Define a kerasR model (using the TensorFlow backend here) as the simplest of all possible sequential Long-Short Term Memory (LSTM) layers.

library (kerasR)
train <- t (dat [1:(nrow (dat) - ntest), ])
test <- t (dat [(nrow (dat) - ntest + 1):nrow (dat), ])
n <- ncol (train) # 44
n_neurons <- 500
batch_size <- 32
mod <- Sequential()
mod$add (LSTM (n_neurons, input_shape= c (1, n)))
mod$add (Dense (ncol (test)))
keras_compile (mod, loss='mean_squared_error', optimizer='adam')
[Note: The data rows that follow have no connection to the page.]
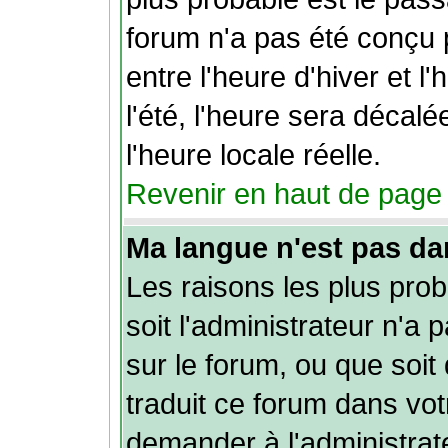
forum n'a pas été conçu
entre l'heure d'hiver et l
l'été, l'heure sera décal
l'heure locale réelle.
Revenir en haut de page
Ma langue n'est pas dans
Les raisons les plus pro
soit l'administrateur n'a 
sur le forum, ou que soit
traduit ce forum dans vo
demander à l'administrate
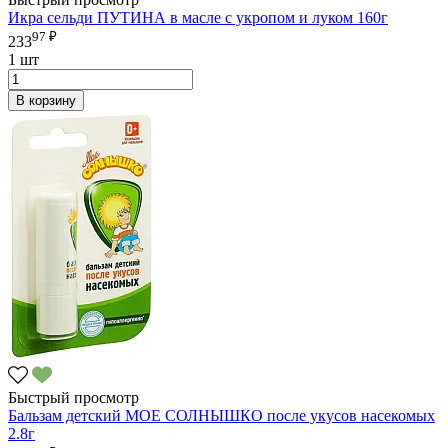
Икра сельди ПУТИНА в масле с укропом и луком 160г
97 ₽
233
1 шт
В корзину
Быстрый просмотр
Бальзам детский МОЕ СОЛНЫШКО после укусов насекомых
2.8г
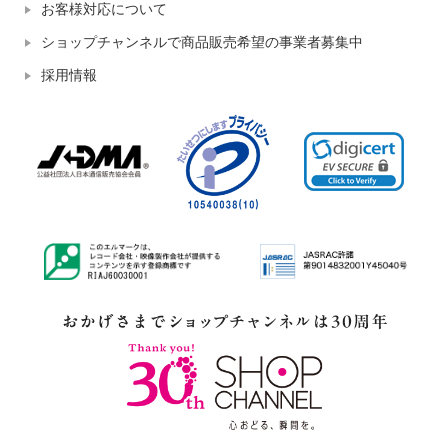
お客様対応について
ショップチャンネルで商品販売希望の事業者募集中
採用情報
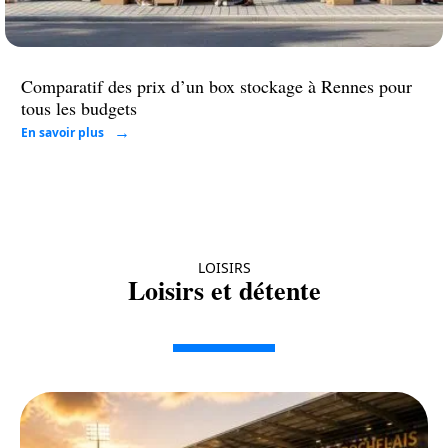
Comparatif des prix d’un box stockage à Rennes pour
tous les budgets
En savoir plus
LOISIRS
Loisirs et détente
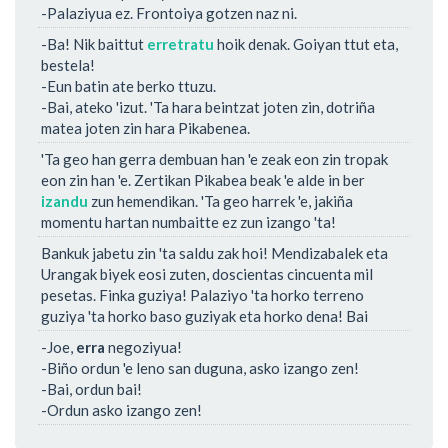
-Palaziyua ez. Frontoiya gotzen naz ni.
-Ba! Nik baittut
erretratu
hoik denak. Goiyan ttut eta,
bestela!
-Eun batin ate berko ttuzu.
-Bai, ateko 'izut. 'Ta hara beintzat joten zin, dotriña
matea joten zin hara Pikabenea.
'Ta geo han gerra dembuan han 'e zeak eon zin tropak
eon zin han 'e. Zertikan Pikabea beak 'e alde in ber
izandu
zun hemendikan. 'Ta geo harrek 'e, jakiña
momentu hartan numbaitte ez zun izango 'ta!
Bankuk jabetu zin 'ta saldu zak hoi! Mendizabalek eta
Urangak biyek eosi zuten, doscientas cincuenta mil
pesetas. Finka guziya! Palaziyo 'ta horko terreno
guziya 'ta horko baso guziyak eta horko dena! Bai
-Joe,
erra
negoziyua!
-Biño ordun 'e leno san duguna, asko izango zen!
-Bai, ordun bai!
-Ordun asko izango zen!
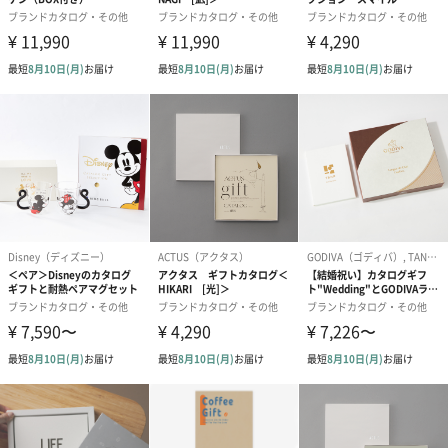
ト）（580円）
紙袋
お渡し用の紙袋です。
商品に合わせたサイズをお届けします。
あり（280円）
メッセージカード（通常・写真・グリーティング）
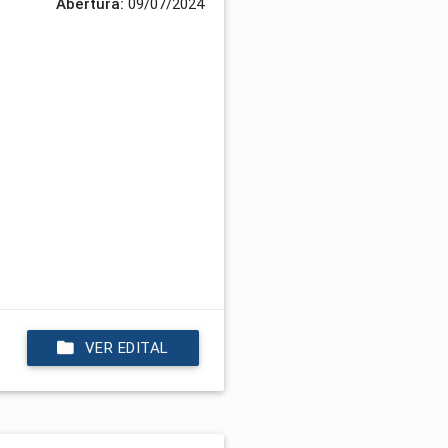
Abertura:
09/07/2024
VER EDITAL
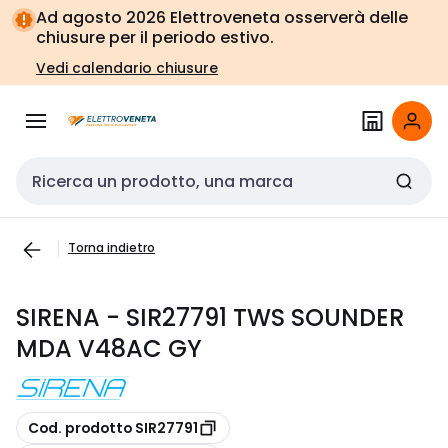
Vai alla
Vai
Ad agosto 2026 Elettroveneta osserverà delle
navigazione
alla
chiusure per il periodo estivo.
pagina
Vedi calendario chiusure
Cerca input
Torna indietro
SIRENA - SIR27791 TWS SOUNDER
MDA V48AC GY
copia
Cod. prodotto SIR27791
We need to convert our 2-D training data from the carol texts into a 3-D tensor:

train3 <- array (NA, dim = c (nrow (train), 1, ncol (train))) # make tensor
train3 [, 1, ] <- train

Then train the model on the carols:

keras_fit (mod, train3, test, batch_size = 32, epochs=10, verbose = 1,
           validation_split = 0.1)

Prediction

First set up our prediction text which is the (final portion of the) text of the twelve days of Christmas, plus:

paste (day13, collapse = " ")
## [1] "on the thirteenth day of christmas my true love gave to me"
len <- minlen - ntest
txt <- process_one (f = "test.txt") # full text of the 12 days
day13 <- "on the thirteenth day of christmas my true love gave to me" %>%
    strsplit (split = "\\s") %>%
    extract2 (1)
txt <- c (txt, day13) %>%
  tail (len) %>%
  match (words) %>%
  array (dim = c (1, 1, length (.)))

Use that to predict, first setting up the prediction text

library (kerasR)
mod <- keras_load ("the_model.h5")
x <- keras_predict (mod, txt)

Then just match that prediction back onto the words

x <- words [round (keras_predict (mod, txt) * length (words))]

And so what did I get?

With a bit of visual embellishment in Christmas card form …

library (extrafont)
fonttable <- fonts ()
plot.new ()
par (mar = rep (0, 4), bg = "gray5", family = "Sawasdee")
plot (NULL, NULL, xlim = c (0, 1), ylim = c (0, 1),
      xlab = "", ylab = "", xaxt = "n", yaxt = "n", frame = FALSE)
text (x = 0.5, y = 0.97, adj = 0.5, cex = 2, col = "gray95",
      labels = "On the thirteenth day of Christmas")
text (x = 0.5, y = 0.9, adj = 0.5, cex = 2, col = "gray95",
      labels = "my true love gave to me ...")
text (x = 0.5, y = 0.45 + (-1:1) * 0.25, adj = 0.5, labels = x,
      cex = 10, col = "gray95")

There you go. If you don’t understand what ‘nigh by bed’ means, ask the machine.